Where are all my ladies at?
Today at 12 p.m., Northrop Grumman is hosting a special online Google Hangout, Women of Weather. Among the all-star female cast, the event will feature prominent on-camera meteorologists like The Weather Channel’s Maria LaRosa and Good Morning America’s Ginger Zee, as well as representatives from the National Weather Service, Courtney Draggon and Robyn Heffernan.
We encourage you to join the hangout today for a smart, open, and honest discussion on what it’s like to be woman in the world of weather, including work force issues, opportunities, challenges, and successes.
According to the Department of Commerce, women hold just 25 percent of the jobs in STEM fields (science, technology, engineering and math). That number gets even lower when talking about atmospheric sciences in particular, where, according to the National Science Foundation, only 14 percent of professionals in the field are female!
Being a woman in weather has its obvious challenges. For the on camera meteorologists it’s no secret we’re all familiar with the “short skirts and tight tops” comments, and in this age of social media people can be absolutely unforgiving when it comes to scrutinizing the physical appearance of those in front of the camera. Talk about needing tough skin!
Other challenges include being in the minority in our field. Even in the professional workforce there are instances of exclusion or disrespect simply based on our gender. Finally, and this goes for both men and women meteorologists, but in a career that almost requires us to be “on-call” 24/7 (the weather never sleeps, right?) this profession can be very hard on family and home life.
With all of that said do you have a female role model in the world of meteorology? They are all around us. Whether you turn on the TV in the morning, noon, or at night we see our on-camera meteorologists working 24/7, 365 days a year giving you the forecast. You know them: The Weather Channel’s Maria LaRosa, Jen Carfagno, Stephanie Abrams and Vivian Brown, GMA’s Ginger Zee, NBC LA’s Crystal Egger. You also have your stellar local TV meteorologists like our very own Jacqui Jeras and Sue Palka.
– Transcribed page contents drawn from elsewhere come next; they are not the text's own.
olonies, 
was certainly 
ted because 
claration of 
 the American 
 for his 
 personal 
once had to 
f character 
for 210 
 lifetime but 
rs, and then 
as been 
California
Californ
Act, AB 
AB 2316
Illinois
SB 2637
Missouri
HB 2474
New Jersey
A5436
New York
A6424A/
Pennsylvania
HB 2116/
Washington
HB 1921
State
We also have females leading the charge in high level positions in NOAA. Take Laura Furgione for instance, the Deputy Assistant Administrator for Weather Services and National Weather Service Deputy Director. Dr. Kathryn Sullivan was just confirmed by the Senate as Under Secretary of Commerce for Oceans and Atmosphere and NOAA Administrator. Did I mention she was also an astronaut?
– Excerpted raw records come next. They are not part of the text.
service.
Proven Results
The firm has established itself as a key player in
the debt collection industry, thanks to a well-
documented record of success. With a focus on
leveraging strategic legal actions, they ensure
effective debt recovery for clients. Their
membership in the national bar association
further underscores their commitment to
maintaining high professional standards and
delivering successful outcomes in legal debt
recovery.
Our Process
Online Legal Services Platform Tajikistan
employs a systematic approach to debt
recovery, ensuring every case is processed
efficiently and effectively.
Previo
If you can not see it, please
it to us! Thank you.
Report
Perhaps some of the most accessible role models are the ones we find in the classroom. Look to your science teachers, college professors, and even your peers who have the same interest or passions! And who could forget Hollywood? Helen Hunt played a fearless Jo Harding in the 1996 blockbuster Twister. A storm chaser committed to saving lives, her mission was to improve the science of tornado warnings.
Admittedly, Helen Hunt’s character in Twister was my very first role model. I ditched “Matilda” and snuck into the theater showing Twister instead. I grew up watching Vivian Brown on The Weather Channel, and now am lucky enough to call her a colleague.
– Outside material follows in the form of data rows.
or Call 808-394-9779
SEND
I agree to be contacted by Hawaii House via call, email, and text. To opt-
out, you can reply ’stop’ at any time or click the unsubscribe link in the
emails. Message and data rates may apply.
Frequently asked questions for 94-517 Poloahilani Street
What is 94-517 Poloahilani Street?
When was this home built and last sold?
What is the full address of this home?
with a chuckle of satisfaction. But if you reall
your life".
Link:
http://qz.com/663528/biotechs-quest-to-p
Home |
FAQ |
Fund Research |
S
While in college, I volunteered at the NWS Blacksburg alongside Anita Silverman, the only female forecaster at that office. Today, I have the privilege of working with the amazing women of The Weather Channel — Maria LaRosa, Jen Carfagno, Jennifer Delgado, Stephanie Abrams, and the list goes on. Not only do they teach me something new each day, but they are constantly encouraging and motivating me to be a better meteorologist. The best role models in the business!
Finally, I’ll leave you with one more personal anecdote to bring the story full circle. While I gravitate to the fellow women in my field to be some of my strongest role models, I have plenty of male examples to admire as well! During my very first storm chase trip with the Hokie Storm Chasers I was one of only three females on a team of twelve. My van was named, “the man van + Kathryn,” and I loved every second of it.
So tune in to the “Women of Weather” Google Hangout at 12 p.m. to hear the personal stories of some truly amazing female meteorologists in the field, the ones paving the way for those of us following in their footsteps.
If you are a female interested in meteorology, don’t let the male-dominated field discourage you, but instead let it inspire you! Reach out to your role models for advice and encouragement, and follow your passion.
I would also love to hear your stories and aspirations. Are you, your daughter, granddaughter, your sister, etc. aspiring to become meteorologists? What are your challenges? Even better, share any successes! Most importantly, who are your role models?